Comment author: Stuart_Armstrong 10 December 2012 05:27:03PM 10 points [-]

Thanks for your answer, Ben!

First of all, all of these methods involve integrating the AGI in human society. So the AGI is forming its values, at least in part, through doing something (possibly talking) and getting a response from some human. That human will be interpreting the AGI's answers, and selecting the right response, using their own theory of the AGI's mind - nearly certainly an anthopomorphisation! Even if that human develops experience dealing with the AGI, their understanding will be limited (as our understanding of other humans is limited, except worse than that).

So the AGI programmer is taking a problem that they can't solve through direct coding, and putting the AGI through interactions so that it will acquire the values that the programmer can't specify directly, in settings where the other interactors will be prone to anthropomorphisation.

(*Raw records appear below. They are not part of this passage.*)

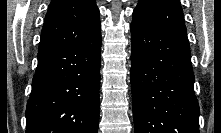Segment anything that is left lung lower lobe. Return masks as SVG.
Instances as JSON below:
<instances>
[{
	"label": "left lung lower lobe",
	"mask_w": 221,
	"mask_h": 133,
	"mask_svg": "<svg viewBox=\"0 0 221 133\" xmlns=\"http://www.w3.org/2000/svg\"><path fill=\"white\" fill-rule=\"evenodd\" d=\"M135 133H199L186 33L131 23Z\"/></svg>",
	"instance_id": "obj_1"
}]
</instances>
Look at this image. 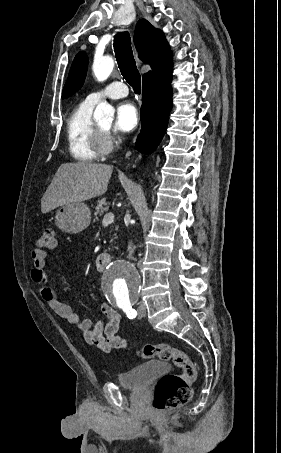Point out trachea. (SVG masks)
<instances>
[{
  "instance_id": "3493384b",
  "label": "trachea",
  "mask_w": 281,
  "mask_h": 453,
  "mask_svg": "<svg viewBox=\"0 0 281 453\" xmlns=\"http://www.w3.org/2000/svg\"><path fill=\"white\" fill-rule=\"evenodd\" d=\"M114 51L118 67L126 82L133 87L135 93L141 91V76L137 69L131 48V38L128 32H120L114 36Z\"/></svg>"
}]
</instances>
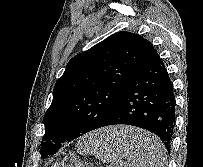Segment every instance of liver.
I'll use <instances>...</instances> for the list:
<instances>
[{"instance_id":"6515ba94","label":"liver","mask_w":203,"mask_h":167,"mask_svg":"<svg viewBox=\"0 0 203 167\" xmlns=\"http://www.w3.org/2000/svg\"><path fill=\"white\" fill-rule=\"evenodd\" d=\"M102 131H105V129ZM106 135L109 138L117 139L130 145L132 149H128V151L133 156H137L138 153L136 150L142 149L145 142L152 137L151 134L142 129L127 126L112 127L107 131Z\"/></svg>"}]
</instances>
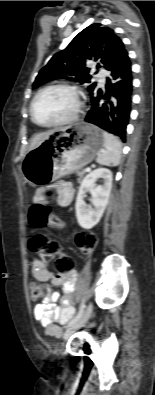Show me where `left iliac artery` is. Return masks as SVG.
Returning <instances> with one entry per match:
<instances>
[{"instance_id":"left-iliac-artery-1","label":"left iliac artery","mask_w":155,"mask_h":395,"mask_svg":"<svg viewBox=\"0 0 155 395\" xmlns=\"http://www.w3.org/2000/svg\"><path fill=\"white\" fill-rule=\"evenodd\" d=\"M84 308H85L84 301H82L79 312L76 314V316L73 319H71V321L68 323L67 327L74 324L81 318V316L83 315V312H84Z\"/></svg>"}]
</instances>
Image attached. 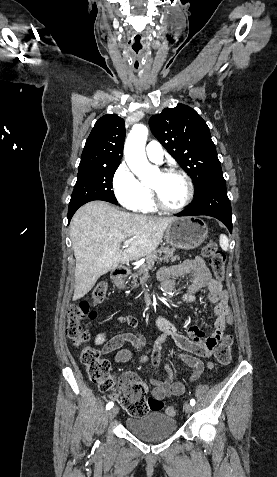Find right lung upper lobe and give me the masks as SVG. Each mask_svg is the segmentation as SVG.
<instances>
[{"mask_svg":"<svg viewBox=\"0 0 277 477\" xmlns=\"http://www.w3.org/2000/svg\"><path fill=\"white\" fill-rule=\"evenodd\" d=\"M124 140V120L116 114L102 116L85 143L78 169L119 166Z\"/></svg>","mask_w":277,"mask_h":477,"instance_id":"right-lung-upper-lobe-1","label":"right lung upper lobe"}]
</instances>
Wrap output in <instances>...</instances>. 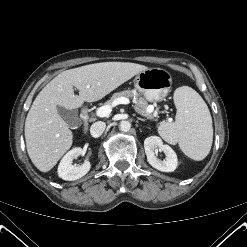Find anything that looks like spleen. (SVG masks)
Instances as JSON below:
<instances>
[{
  "instance_id": "obj_1",
  "label": "spleen",
  "mask_w": 247,
  "mask_h": 247,
  "mask_svg": "<svg viewBox=\"0 0 247 247\" xmlns=\"http://www.w3.org/2000/svg\"><path fill=\"white\" fill-rule=\"evenodd\" d=\"M177 109L174 122H162L159 133L170 144L179 145L189 158L200 161L210 152L213 142L212 117L202 97L191 87L174 92Z\"/></svg>"
}]
</instances>
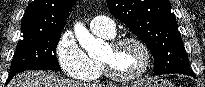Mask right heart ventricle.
<instances>
[{"label":"right heart ventricle","instance_id":"obj_1","mask_svg":"<svg viewBox=\"0 0 205 87\" xmlns=\"http://www.w3.org/2000/svg\"><path fill=\"white\" fill-rule=\"evenodd\" d=\"M103 38H106V39H111L113 37L111 36H106V35H102V34H97ZM91 63H92V66L94 68V71L92 74L82 78V80L86 81V82H92V81H97L101 78V76L103 75V70H102V67L99 63V61L97 60H94V59H91Z\"/></svg>","mask_w":205,"mask_h":87}]
</instances>
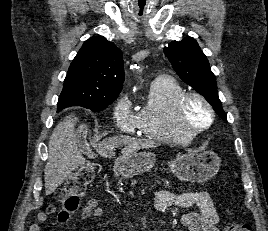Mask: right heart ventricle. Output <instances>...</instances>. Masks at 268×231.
<instances>
[{"mask_svg":"<svg viewBox=\"0 0 268 231\" xmlns=\"http://www.w3.org/2000/svg\"><path fill=\"white\" fill-rule=\"evenodd\" d=\"M184 88L172 77H158L148 91L147 101L138 111V124L143 135L153 141H186L174 121V104Z\"/></svg>","mask_w":268,"mask_h":231,"instance_id":"e07e8e85","label":"right heart ventricle"}]
</instances>
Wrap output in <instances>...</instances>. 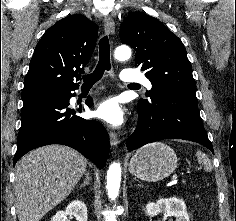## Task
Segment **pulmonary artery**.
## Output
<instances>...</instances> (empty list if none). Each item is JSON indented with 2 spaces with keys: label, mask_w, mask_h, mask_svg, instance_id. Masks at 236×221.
<instances>
[{
  "label": "pulmonary artery",
  "mask_w": 236,
  "mask_h": 221,
  "mask_svg": "<svg viewBox=\"0 0 236 221\" xmlns=\"http://www.w3.org/2000/svg\"><path fill=\"white\" fill-rule=\"evenodd\" d=\"M120 78L126 82L141 83L149 90L152 88L151 82L144 75L135 73L132 70H127V69L123 70L120 74Z\"/></svg>",
  "instance_id": "obj_1"
}]
</instances>
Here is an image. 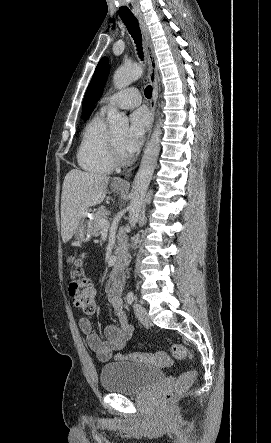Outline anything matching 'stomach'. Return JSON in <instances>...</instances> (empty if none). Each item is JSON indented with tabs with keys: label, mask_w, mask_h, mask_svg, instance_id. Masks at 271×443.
I'll return each mask as SVG.
<instances>
[{
	"label": "stomach",
	"mask_w": 271,
	"mask_h": 443,
	"mask_svg": "<svg viewBox=\"0 0 271 443\" xmlns=\"http://www.w3.org/2000/svg\"><path fill=\"white\" fill-rule=\"evenodd\" d=\"M115 180H117V178H115ZM111 188L113 192H117V194L118 192H121V190H124V188H121V186H112V184ZM92 220L93 218L91 212H86L83 218H81L74 233L77 241H89V239H91L93 235V225L90 222H92Z\"/></svg>",
	"instance_id": "obj_1"
}]
</instances>
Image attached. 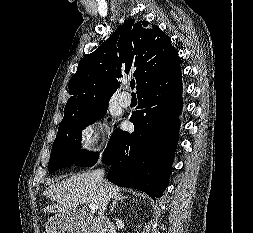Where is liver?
<instances>
[{
	"label": "liver",
	"mask_w": 253,
	"mask_h": 233,
	"mask_svg": "<svg viewBox=\"0 0 253 233\" xmlns=\"http://www.w3.org/2000/svg\"><path fill=\"white\" fill-rule=\"evenodd\" d=\"M43 196L57 202L45 207L44 212L75 213L77 215L79 205L95 204L99 217L103 218L109 200L121 196V194L118 186L107 180L100 183L95 179L92 172H85L49 186L43 192Z\"/></svg>",
	"instance_id": "liver-1"
}]
</instances>
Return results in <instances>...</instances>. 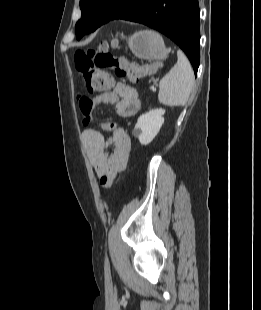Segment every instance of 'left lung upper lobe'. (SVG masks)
Returning a JSON list of instances; mask_svg holds the SVG:
<instances>
[{"label": "left lung upper lobe", "instance_id": "1", "mask_svg": "<svg viewBox=\"0 0 261 310\" xmlns=\"http://www.w3.org/2000/svg\"><path fill=\"white\" fill-rule=\"evenodd\" d=\"M131 0H80L81 19L76 24V37L86 34L94 23L105 24L118 18L129 7Z\"/></svg>", "mask_w": 261, "mask_h": 310}]
</instances>
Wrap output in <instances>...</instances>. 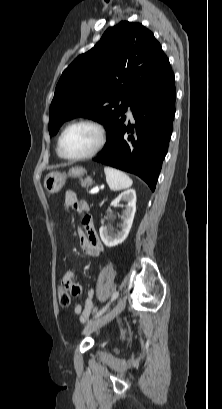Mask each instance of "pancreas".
Here are the masks:
<instances>
[{
    "label": "pancreas",
    "mask_w": 222,
    "mask_h": 409,
    "mask_svg": "<svg viewBox=\"0 0 222 409\" xmlns=\"http://www.w3.org/2000/svg\"><path fill=\"white\" fill-rule=\"evenodd\" d=\"M81 185L84 187H88V186H92L93 185V180L88 178V179H84L81 181Z\"/></svg>",
    "instance_id": "cf45deb5"
}]
</instances>
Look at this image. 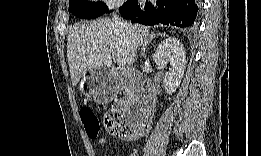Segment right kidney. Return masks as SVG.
Returning a JSON list of instances; mask_svg holds the SVG:
<instances>
[{"instance_id": "1", "label": "right kidney", "mask_w": 261, "mask_h": 156, "mask_svg": "<svg viewBox=\"0 0 261 156\" xmlns=\"http://www.w3.org/2000/svg\"><path fill=\"white\" fill-rule=\"evenodd\" d=\"M153 60L158 66L166 67L170 64L169 70L163 77V85L167 94L171 95L179 87L184 76L186 67V54L184 46L175 37L163 40L157 47Z\"/></svg>"}]
</instances>
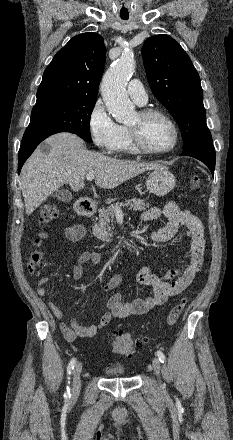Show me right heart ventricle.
Here are the masks:
<instances>
[{
	"label": "right heart ventricle",
	"instance_id": "right-heart-ventricle-1",
	"mask_svg": "<svg viewBox=\"0 0 233 440\" xmlns=\"http://www.w3.org/2000/svg\"><path fill=\"white\" fill-rule=\"evenodd\" d=\"M118 152L126 154H136L138 153L133 147L131 137L129 135L128 129L123 127V138L119 145Z\"/></svg>",
	"mask_w": 233,
	"mask_h": 440
}]
</instances>
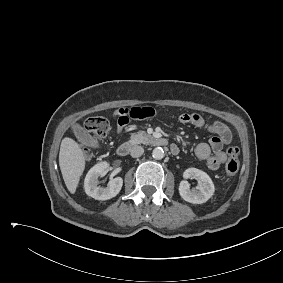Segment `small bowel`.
<instances>
[{"mask_svg": "<svg viewBox=\"0 0 283 283\" xmlns=\"http://www.w3.org/2000/svg\"><path fill=\"white\" fill-rule=\"evenodd\" d=\"M156 115V110L151 107L121 108L115 112L117 118V132L121 134L132 119H145ZM179 121L197 128L207 130L212 134L208 143H200L195 148V155L206 162L209 170L215 171L227 160L224 146L232 141V134L228 126L220 121L206 123L197 113H183Z\"/></svg>", "mask_w": 283, "mask_h": 283, "instance_id": "obj_1", "label": "small bowel"}]
</instances>
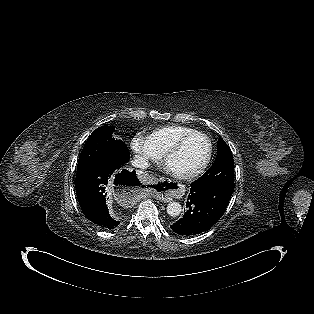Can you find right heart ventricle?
<instances>
[{
	"instance_id": "1",
	"label": "right heart ventricle",
	"mask_w": 314,
	"mask_h": 314,
	"mask_svg": "<svg viewBox=\"0 0 314 314\" xmlns=\"http://www.w3.org/2000/svg\"><path fill=\"white\" fill-rule=\"evenodd\" d=\"M194 131L197 130L187 126L171 125L152 131L146 139L151 149L163 156L177 140Z\"/></svg>"
}]
</instances>
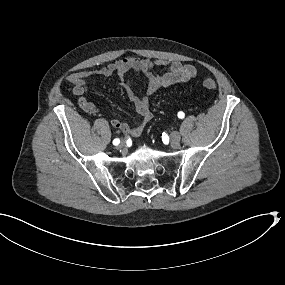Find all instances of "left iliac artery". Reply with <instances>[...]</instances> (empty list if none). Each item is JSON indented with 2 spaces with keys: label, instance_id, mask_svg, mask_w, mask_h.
Wrapping results in <instances>:
<instances>
[{
  "label": "left iliac artery",
  "instance_id": "44dca946",
  "mask_svg": "<svg viewBox=\"0 0 285 285\" xmlns=\"http://www.w3.org/2000/svg\"><path fill=\"white\" fill-rule=\"evenodd\" d=\"M184 116H185V114L182 112V111H180V112H178V117L179 118H184Z\"/></svg>",
  "mask_w": 285,
  "mask_h": 285
}]
</instances>
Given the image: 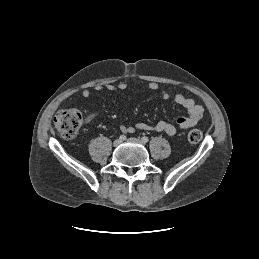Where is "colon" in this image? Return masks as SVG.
Instances as JSON below:
<instances>
[{
  "instance_id": "obj_1",
  "label": "colon",
  "mask_w": 259,
  "mask_h": 259,
  "mask_svg": "<svg viewBox=\"0 0 259 259\" xmlns=\"http://www.w3.org/2000/svg\"><path fill=\"white\" fill-rule=\"evenodd\" d=\"M83 123V115L76 109L59 111L54 118V126L60 135L66 139L76 136ZM187 139L191 143H198L202 139V132L191 129L187 133Z\"/></svg>"
}]
</instances>
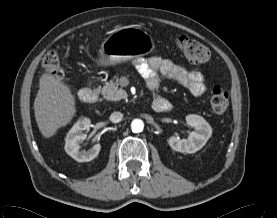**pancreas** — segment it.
<instances>
[{
    "label": "pancreas",
    "instance_id": "pancreas-1",
    "mask_svg": "<svg viewBox=\"0 0 277 218\" xmlns=\"http://www.w3.org/2000/svg\"><path fill=\"white\" fill-rule=\"evenodd\" d=\"M101 93L107 100H121L127 98V93L124 89L119 88L118 77L114 76L113 80L106 82L101 89Z\"/></svg>",
    "mask_w": 277,
    "mask_h": 218
}]
</instances>
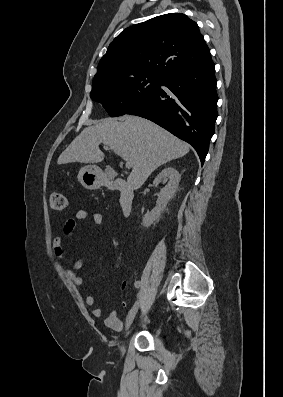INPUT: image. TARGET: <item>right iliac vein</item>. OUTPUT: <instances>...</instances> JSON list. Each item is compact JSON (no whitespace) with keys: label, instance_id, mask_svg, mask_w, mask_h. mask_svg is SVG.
<instances>
[{"label":"right iliac vein","instance_id":"obj_1","mask_svg":"<svg viewBox=\"0 0 283 397\" xmlns=\"http://www.w3.org/2000/svg\"><path fill=\"white\" fill-rule=\"evenodd\" d=\"M138 309H139V302H138V305L133 306L131 311L129 312V315H128L127 320H126V331L131 326V324H132V322H133V320H134V318H135V316H136V314L138 312ZM120 350H121V353L125 352V343L124 342L122 343V345L120 347Z\"/></svg>","mask_w":283,"mask_h":397}]
</instances>
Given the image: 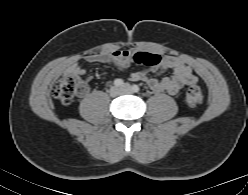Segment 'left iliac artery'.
Segmentation results:
<instances>
[{"label":"left iliac artery","mask_w":248,"mask_h":195,"mask_svg":"<svg viewBox=\"0 0 248 195\" xmlns=\"http://www.w3.org/2000/svg\"><path fill=\"white\" fill-rule=\"evenodd\" d=\"M139 90H140V88H139L138 85L134 84V85L132 86V91H133L134 93H138Z\"/></svg>","instance_id":"left-iliac-artery-1"}]
</instances>
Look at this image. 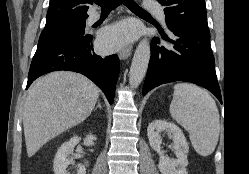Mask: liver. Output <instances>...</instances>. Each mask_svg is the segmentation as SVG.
<instances>
[{
	"mask_svg": "<svg viewBox=\"0 0 249 174\" xmlns=\"http://www.w3.org/2000/svg\"><path fill=\"white\" fill-rule=\"evenodd\" d=\"M99 88L85 76L56 71L39 78L28 92L23 126L28 157L91 114Z\"/></svg>",
	"mask_w": 249,
	"mask_h": 174,
	"instance_id": "6515ba94",
	"label": "liver"
}]
</instances>
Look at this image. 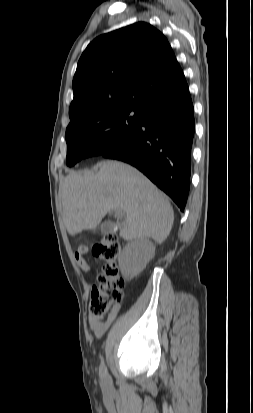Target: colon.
Masks as SVG:
<instances>
[{"label":"colon","mask_w":253,"mask_h":413,"mask_svg":"<svg viewBox=\"0 0 253 413\" xmlns=\"http://www.w3.org/2000/svg\"><path fill=\"white\" fill-rule=\"evenodd\" d=\"M120 244L115 234L104 235L92 248L93 255L101 261L97 285L91 289L90 315L105 316L110 308L124 297V280L119 274L117 257Z\"/></svg>","instance_id":"5ec220e1"}]
</instances>
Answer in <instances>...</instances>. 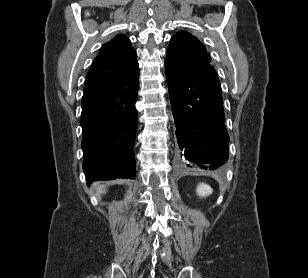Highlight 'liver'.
Masks as SVG:
<instances>
[{
    "instance_id": "6515ba94",
    "label": "liver",
    "mask_w": 308,
    "mask_h": 278,
    "mask_svg": "<svg viewBox=\"0 0 308 278\" xmlns=\"http://www.w3.org/2000/svg\"><path fill=\"white\" fill-rule=\"evenodd\" d=\"M98 191H99V192H102V186H99V187H98Z\"/></svg>"
}]
</instances>
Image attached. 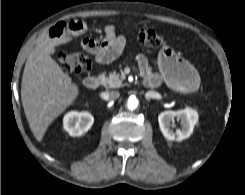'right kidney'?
I'll return each mask as SVG.
<instances>
[{"mask_svg":"<svg viewBox=\"0 0 245 195\" xmlns=\"http://www.w3.org/2000/svg\"><path fill=\"white\" fill-rule=\"evenodd\" d=\"M94 118L88 112H68L63 119V127L71 136H80L93 125Z\"/></svg>","mask_w":245,"mask_h":195,"instance_id":"ca27d5eb","label":"right kidney"}]
</instances>
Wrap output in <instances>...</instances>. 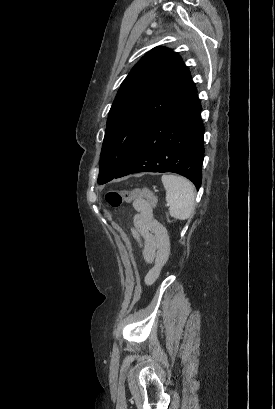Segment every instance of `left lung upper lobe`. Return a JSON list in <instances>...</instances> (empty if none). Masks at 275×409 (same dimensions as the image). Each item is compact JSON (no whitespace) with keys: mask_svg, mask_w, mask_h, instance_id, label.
Here are the masks:
<instances>
[{"mask_svg":"<svg viewBox=\"0 0 275 409\" xmlns=\"http://www.w3.org/2000/svg\"><path fill=\"white\" fill-rule=\"evenodd\" d=\"M194 90L177 53L156 47L144 55L121 84L110 109L97 182L112 180L152 125Z\"/></svg>","mask_w":275,"mask_h":409,"instance_id":"obj_1","label":"left lung upper lobe"}]
</instances>
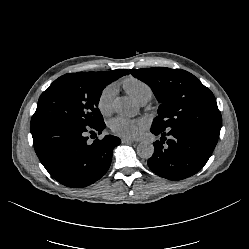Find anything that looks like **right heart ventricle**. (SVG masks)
I'll use <instances>...</instances> for the list:
<instances>
[{"label": "right heart ventricle", "mask_w": 249, "mask_h": 249, "mask_svg": "<svg viewBox=\"0 0 249 249\" xmlns=\"http://www.w3.org/2000/svg\"><path fill=\"white\" fill-rule=\"evenodd\" d=\"M123 89L137 102L149 101L153 96L152 88L142 79L127 76L121 81Z\"/></svg>", "instance_id": "right-heart-ventricle-1"}]
</instances>
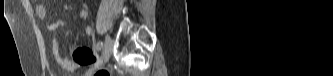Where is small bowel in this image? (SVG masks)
<instances>
[{"instance_id": "small-bowel-1", "label": "small bowel", "mask_w": 333, "mask_h": 76, "mask_svg": "<svg viewBox=\"0 0 333 76\" xmlns=\"http://www.w3.org/2000/svg\"><path fill=\"white\" fill-rule=\"evenodd\" d=\"M36 13L40 18H45L48 13L47 7L44 4H38L36 6ZM81 18L83 20L89 19L87 10L81 11ZM67 26L68 22L66 20H60L55 24H50L48 28L51 31H59L64 30ZM86 34L89 36L94 34L92 26L88 25L86 27ZM51 49L60 67L67 71H74L78 67L88 64L92 61V57L94 56V51L90 50L89 44H78L77 49L73 51V60L62 57L60 55V44L56 38L52 40Z\"/></svg>"}]
</instances>
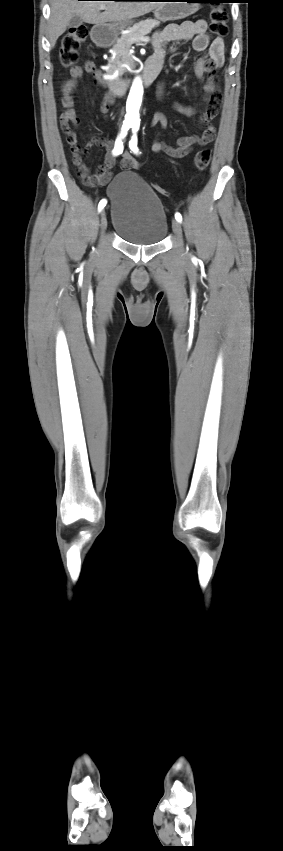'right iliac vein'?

ie: "I can't solve this problem formally, but I do understand it's structure enough to be reasonably sure that anthropomorphic interactions will solve it".

If that's the claim, I would expect the programmer to be very schooled in the properties and perils of anthropomorphisation, and to cast their arguments, as much as possible, in formal logic or code form. For instance, if we want the AGI to "love" us: what kind of behaviour would we expect that this entailed, and why would this code acquire that behaviour from these interactions? If you couldn't use the word love, or any close synonyms, could you still describe the process and show that it will perform well? If you can't describe love without saying "love", then you are counting on a shared non-formalised human understanding of what love is, and hoping that the AGI will stumble upon the same understanding - you don't know the contours of the definition, and the potential pitfalls, but you're counting on the AGI to avoid them.

Those four types of behaviours that I mentioned there, and that we need to separate - don't just decry the use of anthropomorphisation in the description, but say which parts of the open cog system will be used to distinguish between them, and select the friendly behaviour rather than the others. You know how your system works - reassure me! :-)

Comment author: Bgoertzel 10 December 2012 06:19:25PM *  2 points [-]

Stuart -- Yeah, the line of theoretical research you suggest is worthwhile....

However, it's worth noting that I and the other OpenCog team members are pressed for time, and have a lot of concrete OpenCog work to do. It would seem none of us really feels like taking a lot of time, at this stage, to carefully formalize arguments about what the system is likely to do in various situations once it's finished. We're too consumed with trying to finish the system, which is a long and difficult task in itself...

I will try to find some time in the near term to sketch a couple example arguments of the type you request... but it won't be today...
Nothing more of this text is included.